▶ _Entries supplied_:
----
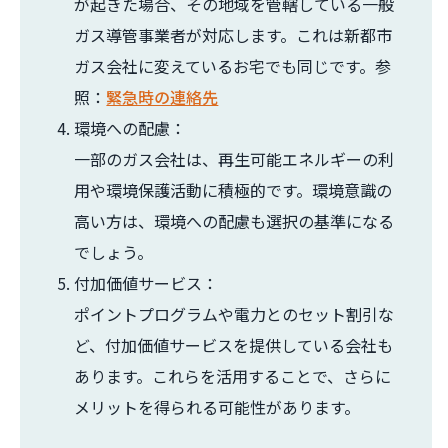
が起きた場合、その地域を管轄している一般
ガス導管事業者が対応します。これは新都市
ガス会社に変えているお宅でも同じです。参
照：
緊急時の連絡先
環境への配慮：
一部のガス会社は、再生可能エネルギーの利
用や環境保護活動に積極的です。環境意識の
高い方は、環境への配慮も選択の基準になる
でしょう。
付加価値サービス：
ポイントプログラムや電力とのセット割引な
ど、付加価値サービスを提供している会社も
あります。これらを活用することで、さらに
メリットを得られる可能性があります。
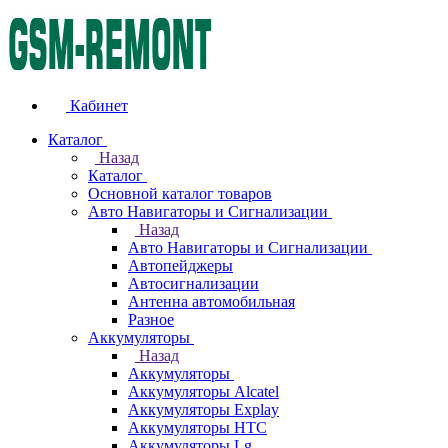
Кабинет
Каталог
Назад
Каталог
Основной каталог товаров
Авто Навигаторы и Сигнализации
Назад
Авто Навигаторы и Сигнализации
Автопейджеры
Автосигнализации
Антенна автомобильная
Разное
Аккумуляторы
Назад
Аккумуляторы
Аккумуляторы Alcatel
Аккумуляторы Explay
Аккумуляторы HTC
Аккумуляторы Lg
----
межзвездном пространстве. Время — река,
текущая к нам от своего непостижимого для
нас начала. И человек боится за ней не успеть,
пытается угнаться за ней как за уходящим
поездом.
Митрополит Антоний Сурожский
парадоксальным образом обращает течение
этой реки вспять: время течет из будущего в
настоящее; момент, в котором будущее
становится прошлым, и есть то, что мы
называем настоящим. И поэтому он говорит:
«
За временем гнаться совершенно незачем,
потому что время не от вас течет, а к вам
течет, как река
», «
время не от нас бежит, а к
----
▶ _Required action_:
The lines of the records that contain the string "течет" should be located and copied.

▶ _Solution to this task_:
этой реки вспять: время течет из будущего в
потому что время не от вас течет, а к вам
течет, как река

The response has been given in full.